One of those lead changes came on the front end of a 7-0 run by the Mustangs that propelled them to a 14-8 lead. Kimmy Iverson, who hit a pair of three-pointers in the first half, capped off that burst with one from behind the arc.
But, it took the Warriors all of 2:40 to erase that deficit as they ripped off six straight points to tie the game with 11:24 left in the first half. No more than three points separated the two clubs until another Scott trey, part of a 7-0 burst, led to a 28-22 lead at the 4:57 mark.
However, the Mustang offense went quiet over the final five minutes of the first half and the Warriors took advantage, scoring nine of the game’s next 11 points to catch and pass TMC, taking a 31-30 lead at halftime.
Seven of these nine points came from the charity stripe, a place the Warriors visited regularly in the first half, going 13-14 to offset a 39% shooting performance from the field. Meanwhile, the Mustangs preferred hitting their shots from the field, converting at a 52% clip.

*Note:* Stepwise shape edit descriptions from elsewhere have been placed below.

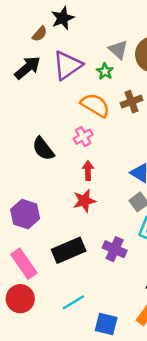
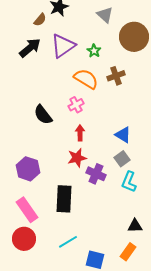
gray triangle: (118, 50) -> (105, 15), moved
purple cross: (115, 249) -> (96, 174), moved
black rectangle: (69, 250) -> (64, 199), turned -64

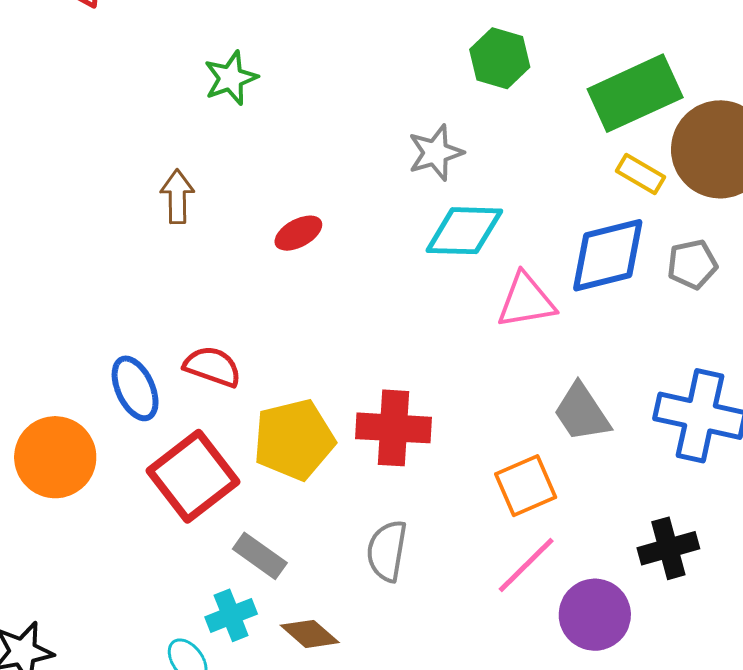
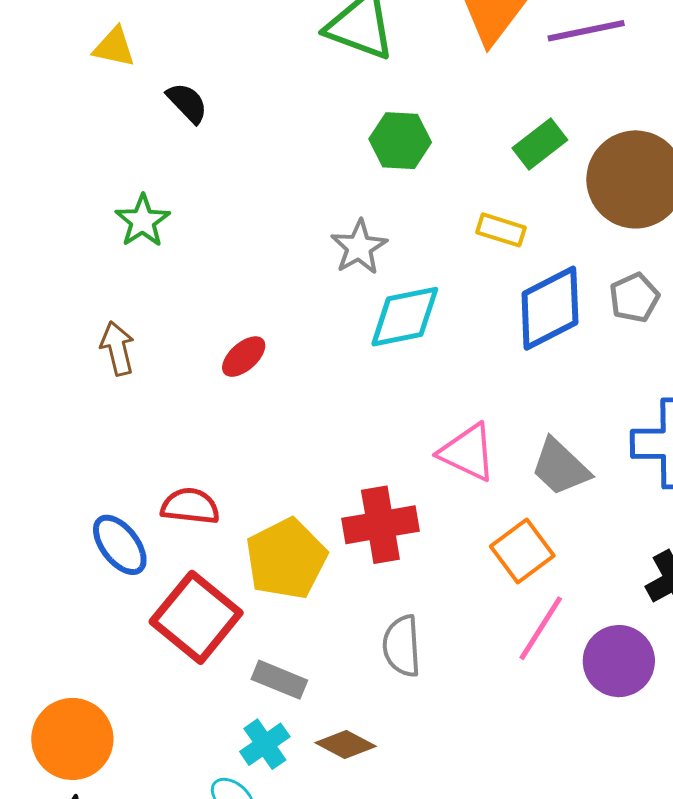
green rectangle: (635, 93) -> (540, 144), size x0.6
yellow rectangle: (640, 174) -> (501, 230), moved
pink triangle: (526, 301) -> (468, 452), moved, turned 48
orange circle: (55, 457) -> (72, 739), moved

The nip-and-tuck nature of the game was still on display in the opening minutes of the second half before an 8-0 skein by the Mustangs started to plant some doubt in the Warriors’ minds. Down 37-32, Scott hit a free throw that started the run and finished it off at the 16:46 mark with a jumper that gave the Mustangs a 42-39 lead.
They would enjoy two more such margins over the next three minutes before an 8-0 spurt by the Warriors turned the game in a different direction. Ultimately, the run reached 13-3 and when it did, the Warriors had that 54-47 cushion that was too much for the Mustangs to overcome.
Scott, who went 3-4 from behind the arc, led the Mustangs with 14 points while Iverson was the squad’s only other double-figure scorer, finishing with 11. Lena Rivera tallied nine points and yanked down a team-high six rebounds.
With three games left in the regular season and a playoff berth on the line, the Mustangs hit the road on Saturday, traveling to San Diego to take on Pt. Loma Nazarene. The Mustangs toyed with the Sea Lions in the clubs’ first matchup of the season in January, winning 78-57.